On Mon, Apr 6, 2020 at 3:39 PM Zachary M Baker via Hasafran <
[email protected]> wrote:

> Dear Colleagues,
>
> I had hoped to join you at this year’s AJL Conference in Evanston, which
> for understandable reasons has been canceled along with so many other
> activities and functions. With Passover imminently upon us, here we all
> are, sheltering in place, hoping that this frightful pandemic will soon
> pass.
>
> When Elliot Gertel called to inform me that I am the recipient of the
> Fanny Goldstein Merit Award, I was deeply touched — and I am very grateful
> to AJL and to the committee members for the recognition. In a subsequent
> e-mail exchange, Elliot asked me to send him a few paragraphs that might
> summarize my career highlights, for inclusion in the conference program
> book. In the end, I sent him a couple of versions: one long and one short.
>
> Presumptuously and with apologies, I am sharing the long version of my
> career summary. Please feel free to jump to the next e-mail in your in-box!
>
> My first paid library job was during the year following my college
> graduation (1972), when I worked as a clerk in the reference department of
> the Hennepin County Library, which then served suburban Minneapolis (now
> HCL covers both the city and its suburbs). HCL in those days was one of the
> most innovative public library systems in the U.S. Its visionary adirector,
> Robert Rohlf, hired Maurice (Mitch) Freedman as head of Technical Services;
> Mitch, in turn, brought in Sanford (Sandy) Berman as the library’s Head
> Cataloger, after Sandy and his family were ejected from Idi Amin’s Uganda
> in 1972. One of the librarians with whom I worked in County Reference was
> Rosalind (Roz) Reisner, who is now an active member of AJL.
>
> I put in a second stint at HCL, working my way through library school at
> the University of Minnesota (1974-75). As I neared the end of my studies I
> wondered what I might do next. A few months before graduation I received a
> brochure from the YIVO Institute for Jewish Research, announcing course
> offerings for its academic unit, the Max Weinreich Center for Advanced
> Jewish Studies.
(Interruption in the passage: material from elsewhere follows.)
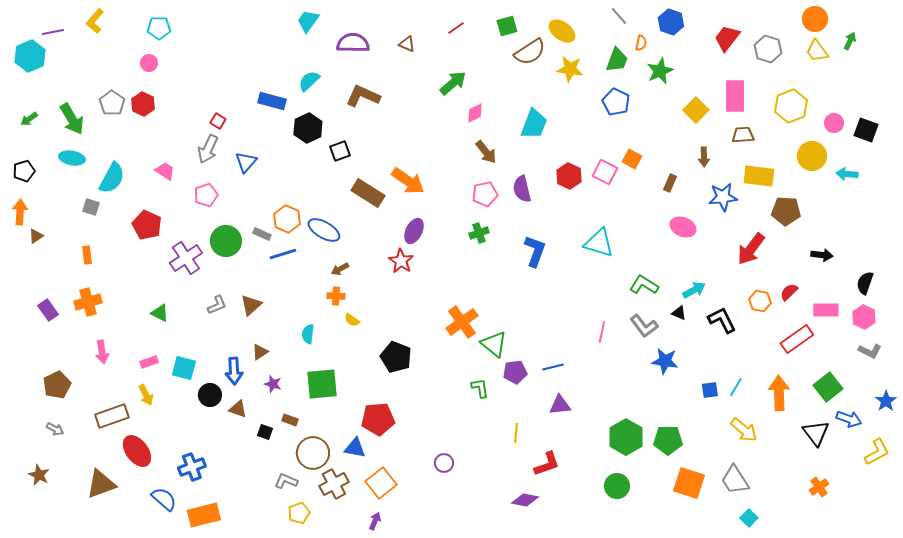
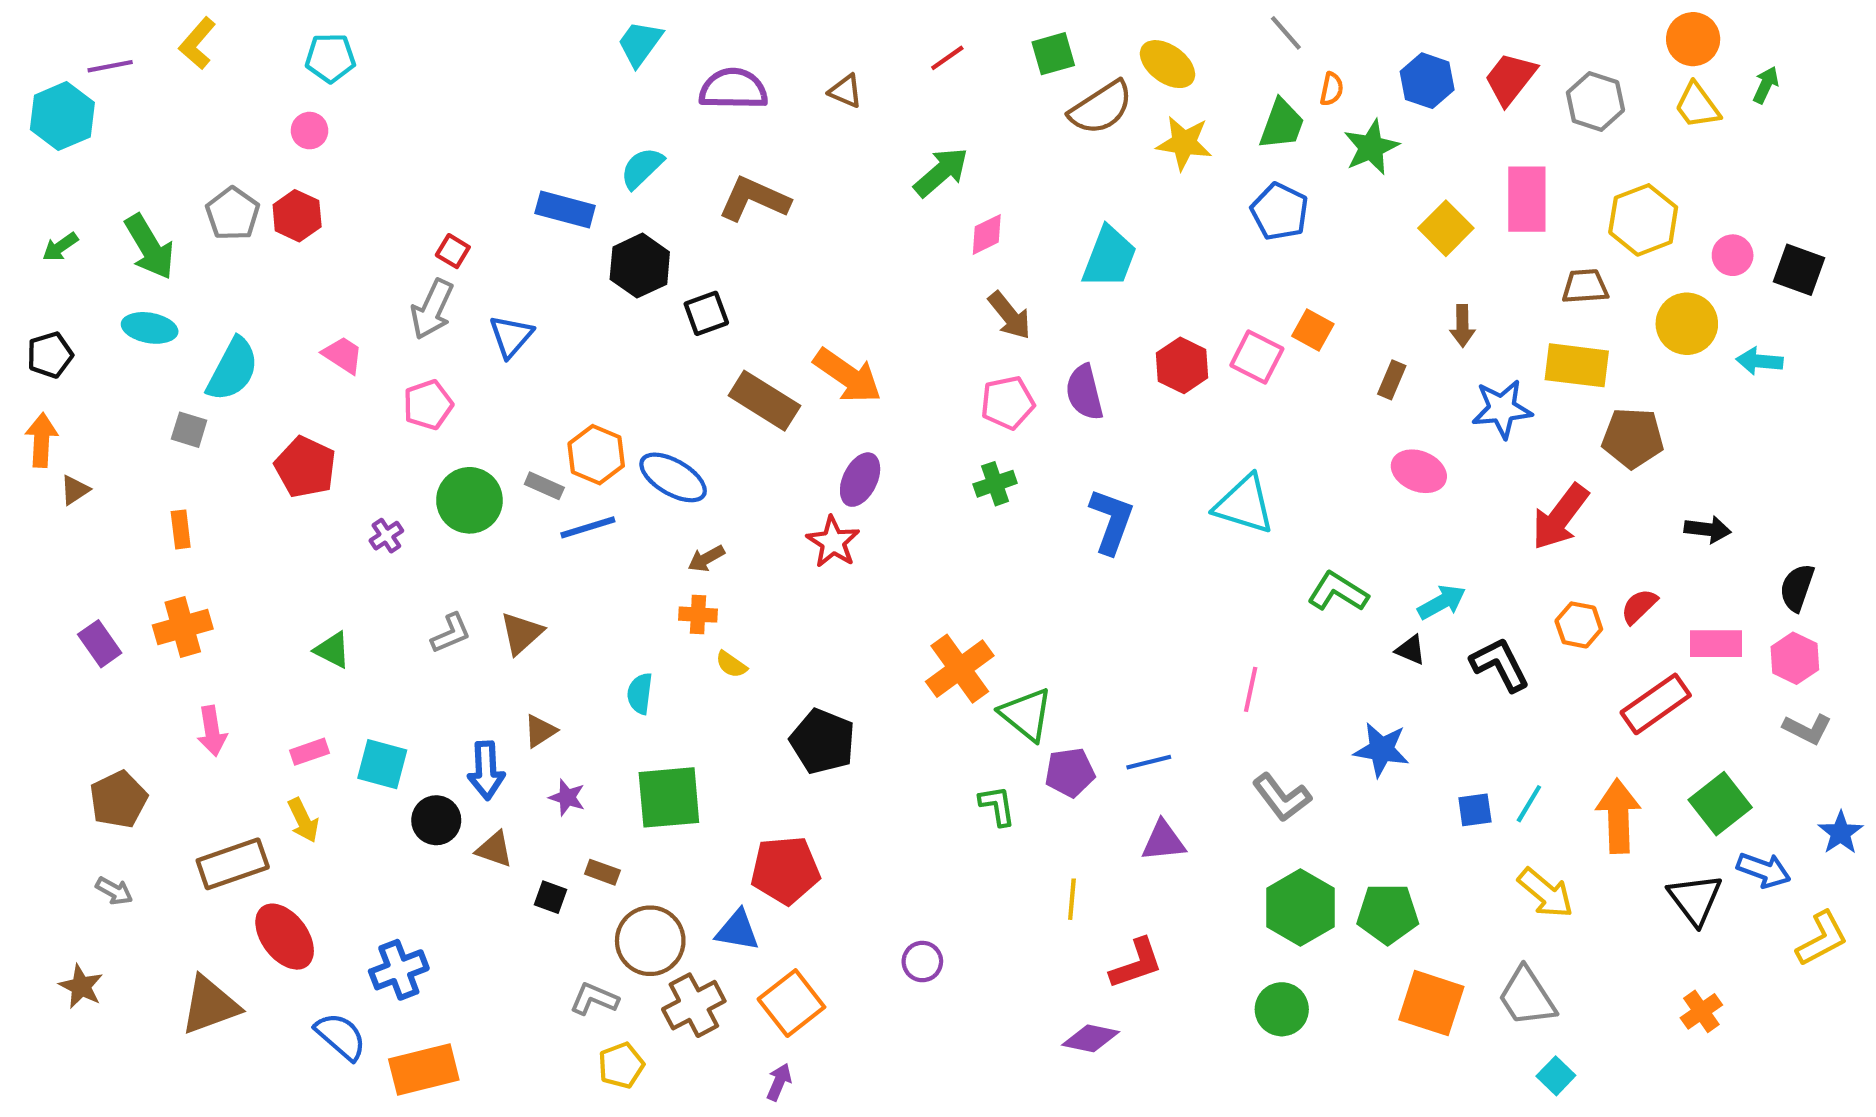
blue hexagon: (671, 22) -> (1427, 81), moved
brown trapezoid: (743, 135) -> (1585, 286), moved
purple cross: (186, 258) -> (386, 536), size x0.5
gray L-shape: (644, 326) -> (1282, 797), moved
One listing particularly caught my eye: Internship in
> Judaica Librarianship, co-taught by Dina Abramowicz and Bella Hass
> Weinberg. I showed the brochure to Sandy Berman, who encouraged me to
> enroll in the internship program — and to inquire about job prospects at
> YIVO for an entry-level librarian. In January 1976 I began the internship
> and the following June was hired as assistant librarian, to catalog Yiddish
> books in the YIVO Library’s Vilna collection.
>
> It was during my first stint at YIVO (1976-1981) that the genealogical
> craze, spurred by the TV series “Roots,” really took off. In that
> pre-internet era, with access to Soviet and East European archives still
> largely cut off, specialized institutions such as YIVO were important for
> family history research. Dina Abramowicz asked me to attend a meeting of
> the nascent Jewish Genealogical Society in late 1977 and when I reported
> back to her the following morning, she duly delegated the responsibility
> for genealogical reference service to me. I began to write for *Toledot:
> the Journal of Jewish Genealogy*, whose editors, Arthur Kurzweil and
> Steven W. Siegel, encouraged me to update David Bass's bibliography of
> Eastern European Jewish memorial books (*yizker-bikher*), which had been
> published in *Yad Vashem Studies*. I followed suit, and that bibliography
> went through several iterations —including its being included in the two
> editions of the anthology *From a Ruined Garden*, edited by Jack
> Kugelmass and Jonathan Boyarin (1983 and 1998).
>
> It was while I was working at the Jewish Public Library in Montreal
> (1981-1987) that our Association’s flagship journal, *Judaica
> Librarianship*, was launched. Bella Hass Weinberg (founding co-editor,
> with Marcia Posner) solicited my participation as the journal’s “Responsa”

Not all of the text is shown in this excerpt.